[Excerpts from a dataset]
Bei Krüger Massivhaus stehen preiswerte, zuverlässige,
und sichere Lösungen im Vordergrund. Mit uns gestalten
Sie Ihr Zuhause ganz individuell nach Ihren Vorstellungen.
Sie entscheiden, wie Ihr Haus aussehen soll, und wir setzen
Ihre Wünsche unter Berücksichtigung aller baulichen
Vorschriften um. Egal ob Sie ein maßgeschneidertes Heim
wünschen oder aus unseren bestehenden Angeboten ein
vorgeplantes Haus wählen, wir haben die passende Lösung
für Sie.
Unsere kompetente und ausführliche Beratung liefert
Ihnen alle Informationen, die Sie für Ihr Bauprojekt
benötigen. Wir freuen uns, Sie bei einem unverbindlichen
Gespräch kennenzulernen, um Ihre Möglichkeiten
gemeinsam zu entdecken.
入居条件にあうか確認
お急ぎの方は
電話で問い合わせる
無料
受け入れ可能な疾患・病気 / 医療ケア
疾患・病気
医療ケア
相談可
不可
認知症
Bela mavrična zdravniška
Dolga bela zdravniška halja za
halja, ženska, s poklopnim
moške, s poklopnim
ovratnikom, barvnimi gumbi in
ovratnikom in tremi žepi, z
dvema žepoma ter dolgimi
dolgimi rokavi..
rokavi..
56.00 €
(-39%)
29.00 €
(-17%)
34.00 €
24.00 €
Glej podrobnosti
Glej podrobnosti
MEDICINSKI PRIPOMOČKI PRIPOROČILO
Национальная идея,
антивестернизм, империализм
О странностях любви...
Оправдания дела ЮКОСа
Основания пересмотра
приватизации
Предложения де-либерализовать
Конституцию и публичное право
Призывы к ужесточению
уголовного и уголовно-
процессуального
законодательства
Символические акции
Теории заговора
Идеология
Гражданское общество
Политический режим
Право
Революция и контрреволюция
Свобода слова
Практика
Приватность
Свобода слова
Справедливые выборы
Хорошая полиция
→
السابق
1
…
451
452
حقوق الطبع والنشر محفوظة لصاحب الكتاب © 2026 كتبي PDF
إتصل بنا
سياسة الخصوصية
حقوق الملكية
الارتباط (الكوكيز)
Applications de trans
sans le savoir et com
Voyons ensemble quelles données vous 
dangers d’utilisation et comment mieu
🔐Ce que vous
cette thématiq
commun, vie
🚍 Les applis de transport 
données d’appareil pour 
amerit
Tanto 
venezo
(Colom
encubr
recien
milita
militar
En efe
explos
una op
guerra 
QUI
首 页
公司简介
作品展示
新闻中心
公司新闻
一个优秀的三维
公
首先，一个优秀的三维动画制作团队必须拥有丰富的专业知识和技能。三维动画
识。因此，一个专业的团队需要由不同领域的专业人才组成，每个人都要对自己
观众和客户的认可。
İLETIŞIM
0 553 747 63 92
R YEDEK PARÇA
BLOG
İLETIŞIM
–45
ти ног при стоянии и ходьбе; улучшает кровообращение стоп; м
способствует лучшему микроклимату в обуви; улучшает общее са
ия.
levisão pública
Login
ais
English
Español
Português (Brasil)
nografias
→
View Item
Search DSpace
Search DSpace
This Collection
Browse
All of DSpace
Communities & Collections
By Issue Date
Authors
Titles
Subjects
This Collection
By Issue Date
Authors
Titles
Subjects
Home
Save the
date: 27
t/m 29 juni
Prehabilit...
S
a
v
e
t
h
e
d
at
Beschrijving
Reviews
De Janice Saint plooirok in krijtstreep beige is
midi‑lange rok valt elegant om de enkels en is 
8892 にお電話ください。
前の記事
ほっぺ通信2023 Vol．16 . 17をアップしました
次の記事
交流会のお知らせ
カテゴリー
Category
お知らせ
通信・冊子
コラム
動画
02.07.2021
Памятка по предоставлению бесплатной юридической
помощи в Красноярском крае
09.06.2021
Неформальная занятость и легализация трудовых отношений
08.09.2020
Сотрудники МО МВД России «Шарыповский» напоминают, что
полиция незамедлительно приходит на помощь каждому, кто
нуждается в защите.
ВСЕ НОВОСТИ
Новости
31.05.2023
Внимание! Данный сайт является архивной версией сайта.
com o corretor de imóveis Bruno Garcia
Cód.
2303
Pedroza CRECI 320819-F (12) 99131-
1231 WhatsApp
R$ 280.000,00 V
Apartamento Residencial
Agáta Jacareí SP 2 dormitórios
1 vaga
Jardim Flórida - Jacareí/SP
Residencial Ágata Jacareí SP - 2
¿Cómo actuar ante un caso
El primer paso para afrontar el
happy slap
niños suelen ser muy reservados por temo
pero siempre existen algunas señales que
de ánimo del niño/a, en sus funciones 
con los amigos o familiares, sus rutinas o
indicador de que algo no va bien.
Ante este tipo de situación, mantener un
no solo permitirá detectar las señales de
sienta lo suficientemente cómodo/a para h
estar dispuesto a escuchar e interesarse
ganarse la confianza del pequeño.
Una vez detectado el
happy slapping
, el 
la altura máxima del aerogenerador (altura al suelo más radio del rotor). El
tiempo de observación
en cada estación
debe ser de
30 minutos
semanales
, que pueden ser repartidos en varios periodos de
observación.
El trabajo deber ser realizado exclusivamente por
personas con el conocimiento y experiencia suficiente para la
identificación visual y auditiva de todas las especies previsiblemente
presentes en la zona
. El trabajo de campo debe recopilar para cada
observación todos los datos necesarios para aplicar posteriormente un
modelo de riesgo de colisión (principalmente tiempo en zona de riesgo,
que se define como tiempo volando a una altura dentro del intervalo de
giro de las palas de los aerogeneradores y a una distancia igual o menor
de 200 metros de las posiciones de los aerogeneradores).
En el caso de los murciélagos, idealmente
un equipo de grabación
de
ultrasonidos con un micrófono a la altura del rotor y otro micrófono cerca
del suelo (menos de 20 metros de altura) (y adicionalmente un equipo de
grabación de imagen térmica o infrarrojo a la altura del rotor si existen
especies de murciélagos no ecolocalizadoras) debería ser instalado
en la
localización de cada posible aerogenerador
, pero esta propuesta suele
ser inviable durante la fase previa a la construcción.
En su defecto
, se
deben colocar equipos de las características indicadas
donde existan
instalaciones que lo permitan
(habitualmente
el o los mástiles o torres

> **Problem**
Where does the string "para" appear in the records above? Return every line that holds it.

> **Your response**
El primer paso para afrontar el
sienta lo suficientemente cómodo/a para h
personas con el conocimiento y experiencia suficiente para la
. El trabajo de campo debe recopilar para cada
observación todos los datos necesarios para aplicar posteriormente un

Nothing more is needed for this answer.